Il richiamo di Hanauer è tuttavia caduto nel vuoto soprattutto negli stessi Stati Uniti, che tendono ogni giorno di più ad assumere le fattezze di veri e propri ‘paradisi fiscali’ e dove le grandi banche hanno assunto dimensioni colossali continuando a tenere i medesimi comportamenti che una decina d’anni fa avevano notevolmente contribuito ad amplificato gli effetti della crisi. La classe politica Usa degli ultimi decenni non si è rivelata in grado di invertire o quantomeno frenare questi processi, e l’attuale successo di candidati estremisti per la realtà politica Usa come come Donald Trump e Bernie Sanders è un sintomo particolarmente significativo del grado di irritazione popolare nei confronti dell’establishment. Come scrive Robert Bridge su ‘Russia Today’: «dai luoghi di lavoro alle sale del potere politico, agli americani manca di certo la rappresentanza, che è alla base della loro attuale situazione ed è la ragione della tragica scomparsa della classe media americana una volta orgogliosa. Senza una classe media sana e robusta, l’America non solo regredirà allo stato di Paese del terzo mondo, ma sarà anche matura per un grave sconvolgimento sociale di una portata che non abbiamo mai visto».

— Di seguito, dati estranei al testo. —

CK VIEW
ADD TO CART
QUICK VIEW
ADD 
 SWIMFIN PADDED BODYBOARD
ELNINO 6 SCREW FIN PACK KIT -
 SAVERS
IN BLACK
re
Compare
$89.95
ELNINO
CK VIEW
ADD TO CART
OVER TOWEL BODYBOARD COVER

Da Ferguson a Baltimora, le avvisaglie di rivolta non sono certo mancate. E nemmeno misure per contenere eventuali disordini, dati per probabili, escogitate dalle autorità. Nel 2015 si è infatti registrata «l’invariabilità della patologia strutturale che affligge la società Usa, aggravata dalla de-industrializzazione che ha reso ‘marginali’ intere città. La crisi economica estremizzata, combinata a un’esclusione etnica di fondo, rende evanescente ogni ‘narrativa’ istituzionale. Soprattutto quella dell’integrazionismo, e ripropone in modo implosivo la virulenza di una società basata sulla stratificazione etnica gerarchizzata. Sia in alto che in basso. I soliti noti, continuano a stare esattamente negli spazi che – come comunità – sono loro riservati […]. Vacilla il mito che chiunque, basta che lo voglia, può diventare ricco. Ciò spinge alla protesta di strada gli esclusi di sempre e le nuove reclute dei senza reddito e consumi […]. Sul fronte interno Washington si prepara al peggio, e alla levità delle residuali garanzie giuridiche individuali sopravvissute all’11 di settembre, si appresta alla fase del controllo militarizzato del territorio. Il varo estivo di prolungate e articolate esercitazioni militari in ben otto Stati (‘Jade Helm 15’), classificati come problematici o insufficientemente immuni all’eccessivo federalismo o separatismo, prelude al dispiegamento permanente delle truppe per garantire gli standard di governabilità nei tempi della carestia. Il governatore repubblicano del Texas G. Abbot ha lanciato il grido d’allarme. ordinando alla Guardia Nazionale di vigilare le sorprendenti manovre del Pentagono».